Party to Rahul: we are confused, need overhaul | delhi | Hindustan Times
Today in New Delhi, India
Jul 21, 2017-Friday
New Delhi
  • Humidity
  • Wind

Party to Rahul: we are confused, need overhaul

It was a reality check for Rahul Gandhi on the state of affairs in the Congress in his first formal interaction with party leaders as vice-president which saw lot of fireworks, blame game and complaints of oneupmanship. Aurangzeb Naqshbandi reports.

delhi Updated: Feb 01, 2013 01:31 IST
Aurangzeb Naqshbandi

In an open house of Congress office-bearers, Rahul Gandhi, the party's newly appointed vice-president, was told among other things that tickets for elections were being sold and that "the party was in a state of confusion".

In the first formal interaction with office-bearers - where party president Sonia Gandhi was not present - Rahul prompted leaders to speak up.
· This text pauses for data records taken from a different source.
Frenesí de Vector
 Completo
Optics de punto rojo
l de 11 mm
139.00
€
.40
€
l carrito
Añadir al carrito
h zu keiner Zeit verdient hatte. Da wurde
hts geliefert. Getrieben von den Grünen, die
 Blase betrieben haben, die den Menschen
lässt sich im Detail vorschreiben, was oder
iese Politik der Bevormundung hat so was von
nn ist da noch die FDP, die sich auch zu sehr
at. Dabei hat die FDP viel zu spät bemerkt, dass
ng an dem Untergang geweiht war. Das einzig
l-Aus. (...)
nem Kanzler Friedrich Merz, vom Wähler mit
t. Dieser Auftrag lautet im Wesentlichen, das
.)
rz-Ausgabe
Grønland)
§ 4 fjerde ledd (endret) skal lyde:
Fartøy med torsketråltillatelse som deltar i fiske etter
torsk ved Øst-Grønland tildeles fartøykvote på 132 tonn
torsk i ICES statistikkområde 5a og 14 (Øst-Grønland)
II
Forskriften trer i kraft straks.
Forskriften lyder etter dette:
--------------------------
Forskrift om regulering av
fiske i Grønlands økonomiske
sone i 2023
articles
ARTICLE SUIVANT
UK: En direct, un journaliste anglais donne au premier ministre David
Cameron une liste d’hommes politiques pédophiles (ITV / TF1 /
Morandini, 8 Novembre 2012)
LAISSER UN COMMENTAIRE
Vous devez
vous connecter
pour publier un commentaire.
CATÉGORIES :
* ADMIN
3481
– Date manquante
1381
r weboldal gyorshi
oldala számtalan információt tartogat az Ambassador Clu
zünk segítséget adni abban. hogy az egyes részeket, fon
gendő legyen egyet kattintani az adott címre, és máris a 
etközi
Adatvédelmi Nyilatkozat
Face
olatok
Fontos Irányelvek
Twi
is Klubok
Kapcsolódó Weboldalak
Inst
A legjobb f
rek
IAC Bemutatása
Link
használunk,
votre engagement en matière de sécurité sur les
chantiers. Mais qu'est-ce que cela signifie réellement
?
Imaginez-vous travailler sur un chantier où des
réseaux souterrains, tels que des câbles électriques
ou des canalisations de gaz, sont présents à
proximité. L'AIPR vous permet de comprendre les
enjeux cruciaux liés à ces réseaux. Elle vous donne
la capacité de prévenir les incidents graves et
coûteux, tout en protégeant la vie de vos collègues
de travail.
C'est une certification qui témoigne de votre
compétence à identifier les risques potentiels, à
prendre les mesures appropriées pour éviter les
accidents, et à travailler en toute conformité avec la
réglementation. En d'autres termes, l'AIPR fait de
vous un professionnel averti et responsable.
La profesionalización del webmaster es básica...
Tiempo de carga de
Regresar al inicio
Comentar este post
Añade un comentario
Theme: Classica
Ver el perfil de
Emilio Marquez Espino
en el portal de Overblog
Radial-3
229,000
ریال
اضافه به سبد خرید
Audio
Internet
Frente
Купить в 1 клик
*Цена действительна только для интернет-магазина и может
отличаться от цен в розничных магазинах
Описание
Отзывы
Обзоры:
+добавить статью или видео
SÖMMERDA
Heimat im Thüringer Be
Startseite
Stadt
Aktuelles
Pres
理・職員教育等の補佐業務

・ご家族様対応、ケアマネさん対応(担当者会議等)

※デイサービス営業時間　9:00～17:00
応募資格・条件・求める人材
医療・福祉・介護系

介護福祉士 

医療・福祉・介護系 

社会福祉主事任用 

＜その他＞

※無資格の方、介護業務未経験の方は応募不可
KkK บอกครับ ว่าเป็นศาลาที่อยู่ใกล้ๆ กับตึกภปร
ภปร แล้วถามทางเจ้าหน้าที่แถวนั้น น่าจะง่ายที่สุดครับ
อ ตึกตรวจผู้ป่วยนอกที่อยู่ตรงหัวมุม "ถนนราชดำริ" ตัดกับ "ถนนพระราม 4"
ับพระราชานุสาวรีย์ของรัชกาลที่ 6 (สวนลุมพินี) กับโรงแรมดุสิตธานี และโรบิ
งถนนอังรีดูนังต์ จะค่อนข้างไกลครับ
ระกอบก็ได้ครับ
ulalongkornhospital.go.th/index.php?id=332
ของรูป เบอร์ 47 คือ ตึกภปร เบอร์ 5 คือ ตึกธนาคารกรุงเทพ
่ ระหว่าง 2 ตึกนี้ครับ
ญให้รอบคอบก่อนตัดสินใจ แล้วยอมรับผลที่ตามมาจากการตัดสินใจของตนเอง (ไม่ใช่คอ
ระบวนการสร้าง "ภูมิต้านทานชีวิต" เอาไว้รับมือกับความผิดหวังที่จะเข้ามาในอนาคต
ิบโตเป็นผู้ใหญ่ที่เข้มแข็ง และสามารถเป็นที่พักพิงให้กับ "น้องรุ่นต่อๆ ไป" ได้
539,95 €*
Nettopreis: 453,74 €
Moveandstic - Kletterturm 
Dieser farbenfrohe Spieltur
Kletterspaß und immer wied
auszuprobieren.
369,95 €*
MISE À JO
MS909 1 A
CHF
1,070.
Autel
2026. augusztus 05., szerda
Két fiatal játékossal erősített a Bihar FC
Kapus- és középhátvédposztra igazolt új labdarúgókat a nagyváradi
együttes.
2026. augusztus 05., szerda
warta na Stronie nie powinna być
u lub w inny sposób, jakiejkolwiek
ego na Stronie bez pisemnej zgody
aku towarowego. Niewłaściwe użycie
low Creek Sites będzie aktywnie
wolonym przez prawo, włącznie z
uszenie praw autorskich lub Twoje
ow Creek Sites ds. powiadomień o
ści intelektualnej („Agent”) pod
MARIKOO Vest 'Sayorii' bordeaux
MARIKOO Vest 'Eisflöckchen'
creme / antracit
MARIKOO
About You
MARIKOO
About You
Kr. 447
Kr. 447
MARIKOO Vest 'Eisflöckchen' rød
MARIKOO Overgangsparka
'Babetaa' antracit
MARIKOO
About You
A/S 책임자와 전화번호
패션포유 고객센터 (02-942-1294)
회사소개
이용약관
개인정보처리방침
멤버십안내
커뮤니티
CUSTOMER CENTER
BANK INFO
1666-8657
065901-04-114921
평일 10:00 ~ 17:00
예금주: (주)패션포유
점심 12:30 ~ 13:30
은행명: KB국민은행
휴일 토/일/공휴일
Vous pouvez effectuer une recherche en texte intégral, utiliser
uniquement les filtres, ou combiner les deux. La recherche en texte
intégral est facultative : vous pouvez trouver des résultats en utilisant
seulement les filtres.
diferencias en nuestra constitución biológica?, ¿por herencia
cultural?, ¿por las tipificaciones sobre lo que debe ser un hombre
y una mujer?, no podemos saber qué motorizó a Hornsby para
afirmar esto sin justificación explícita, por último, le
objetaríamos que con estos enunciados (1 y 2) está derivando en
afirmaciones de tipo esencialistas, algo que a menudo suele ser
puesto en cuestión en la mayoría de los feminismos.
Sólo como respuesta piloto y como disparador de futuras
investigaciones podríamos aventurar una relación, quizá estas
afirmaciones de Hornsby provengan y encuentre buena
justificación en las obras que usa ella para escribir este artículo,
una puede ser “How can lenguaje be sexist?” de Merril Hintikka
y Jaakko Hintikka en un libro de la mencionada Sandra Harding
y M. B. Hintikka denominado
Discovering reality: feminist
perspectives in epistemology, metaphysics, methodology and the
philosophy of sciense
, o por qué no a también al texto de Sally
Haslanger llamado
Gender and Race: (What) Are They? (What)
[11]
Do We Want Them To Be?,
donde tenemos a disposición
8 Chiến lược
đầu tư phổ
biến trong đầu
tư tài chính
Opened up they did, and it was a litany on the party's malfunctioning.

The highlight of more than two-hour-long closed door inconclusive meeting during which 18 leaders spoke was the remark by general secretary Digvijaya Singh that the "party is in a state of confusion".

He urged Rahul to end that indecisive approach and fast-track the decisions regarding organisataional affairs.

His views were echoed by Congress Working Committee (CWC) member Jagmeet Singh Brar, who said the decisions on organisational matters were being "prolonged on one pretext or the other".

The Congress has often been criticised by many of its leaders for what they called the "status-quoist approach".

Another CWC member Shakeel Ahmed alleged that tickets were being sold and on many occasions in-charge of states were not being taken into confidence while taking decisions.

Ghulam Nabi Azad, who holds the dual charge as health minister and party general secretary, demanded strict enforcement of the one-man-one-post formula.

Another general secretary Birender Singh called for maintaining balance of power, which he said was otherwise limited to just few people in the party.

His colleague BK Hariprasad said the Congress was increasingly becoming the party of rich people and that many "outsiders" were nominated on boards of directors of various nationalised banks.

Sonia's political secretary Ahmed Patel lamented that leaders have become laggards and stressed on commitment and accountability factors.

He also demanded a cooling period of six years for those coming from other parties.

Senior general secretary Janardan Dwivedi said Rahul wanted leaders to speak out their mind and not hide anything for the benefit of the party.

Some general secretaries as also other leaders complained that some seniors are getting promotions despite losing states under their charge.

After the meeting, Rahul said the discussions were on "general issues and very good" and that he just listened to what the people had to say.